Aha...Fell into my trap..but I'll let it go...

Dont you think Gandalf was using his Ring in his Death Match with the unnamed Balrog (or was his name DB?)


----------



## Bucky (Feb 25, 2002)

>>>AND, remember, Elrond plainly tells Boromir at the COE that 'they (the 3)
were not made as weapons of war or conquest'. 

So, I guess the answer is no.


----------



## Harad (Feb 25, 2002)

Still as a defensive gem, it would come in handy preserving him in Death, if not in Life.

Why else did Cirdan tell him: Here you take it, You'll need it.


----------



## Bucky (Feb 25, 2002)

>>>

Why else did Cirdan tell him: Here you take it, You'll need it.

"To rekindle the hearts of a world that grows cold"

But, I do agree that while not being a offensive weapon, the Ring might help him defensively.
Nothing factual to base that statement on though.

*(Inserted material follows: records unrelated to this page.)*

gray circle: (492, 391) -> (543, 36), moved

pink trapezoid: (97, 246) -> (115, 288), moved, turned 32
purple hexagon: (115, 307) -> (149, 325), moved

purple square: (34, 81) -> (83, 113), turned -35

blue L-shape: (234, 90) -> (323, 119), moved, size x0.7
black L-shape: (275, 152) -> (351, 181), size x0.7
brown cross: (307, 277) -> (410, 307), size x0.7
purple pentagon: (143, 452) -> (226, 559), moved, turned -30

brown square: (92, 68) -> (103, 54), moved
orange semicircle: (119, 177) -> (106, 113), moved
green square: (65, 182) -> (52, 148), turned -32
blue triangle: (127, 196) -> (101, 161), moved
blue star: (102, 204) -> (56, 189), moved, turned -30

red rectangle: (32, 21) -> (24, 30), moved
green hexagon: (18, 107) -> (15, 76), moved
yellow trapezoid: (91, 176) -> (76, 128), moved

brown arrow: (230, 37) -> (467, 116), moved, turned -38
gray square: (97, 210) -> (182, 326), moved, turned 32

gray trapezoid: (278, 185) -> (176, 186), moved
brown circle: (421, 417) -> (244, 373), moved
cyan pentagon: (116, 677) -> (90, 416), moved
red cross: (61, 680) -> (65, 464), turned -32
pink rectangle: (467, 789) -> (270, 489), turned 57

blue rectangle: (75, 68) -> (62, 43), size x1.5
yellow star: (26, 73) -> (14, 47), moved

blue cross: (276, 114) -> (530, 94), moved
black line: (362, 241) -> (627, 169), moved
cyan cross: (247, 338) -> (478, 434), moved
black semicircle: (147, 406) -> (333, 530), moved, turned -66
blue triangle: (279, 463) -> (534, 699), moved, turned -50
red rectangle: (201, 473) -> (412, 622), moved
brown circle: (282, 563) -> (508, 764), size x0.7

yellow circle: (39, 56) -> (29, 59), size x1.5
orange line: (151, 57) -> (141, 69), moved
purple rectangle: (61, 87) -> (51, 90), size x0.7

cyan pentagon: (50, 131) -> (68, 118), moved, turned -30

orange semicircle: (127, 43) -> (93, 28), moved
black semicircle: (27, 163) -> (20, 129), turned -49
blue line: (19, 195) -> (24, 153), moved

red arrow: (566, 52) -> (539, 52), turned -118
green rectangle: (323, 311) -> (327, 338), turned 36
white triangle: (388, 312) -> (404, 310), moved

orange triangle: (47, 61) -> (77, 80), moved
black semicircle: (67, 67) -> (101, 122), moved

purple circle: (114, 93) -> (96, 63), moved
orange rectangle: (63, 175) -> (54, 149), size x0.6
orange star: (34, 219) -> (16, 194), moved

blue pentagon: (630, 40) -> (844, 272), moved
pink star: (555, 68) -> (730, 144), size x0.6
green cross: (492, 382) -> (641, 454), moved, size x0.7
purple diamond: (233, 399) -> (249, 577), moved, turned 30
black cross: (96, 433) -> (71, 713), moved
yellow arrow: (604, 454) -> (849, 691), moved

It does say in fact that the Three 'preserved things' though, so maybe the Ring kept Gandalf's body from rotting, although in the cold up there....
Wait a minute, this is getting absurd. 
Anything with the power to send Gandalf back from 'death' would have the power to give him a new body too.


----------



## Grond (Feb 25, 2002)

I think this has a pretty simple answer. First, my opinion is that the Three were always worn. They were not Rings of military Power... only Rings of a different Power. They created a type of "time warp." They kept things from aging and "changing" with time. The forests and gardens and dwelling of Imladris and Lorien were protected from the deterioration of time. That suited the Elves because, being immortal, they needed stability to keep them from tiring of Middle-earth. 

Fordo was the Ring-bearer and had just looked into the Mirror of Gladriel. He had also seen the Eye of Sauron and the Ring was very active. (It had tried to drag him to the eye in the Mirror.) I would think that Frodo's senses would have been strongly attuned to "Ring Power" at that moment and I don't think any Ring anywhere could have been hidden from Frodo's enhanced vision at that moment. 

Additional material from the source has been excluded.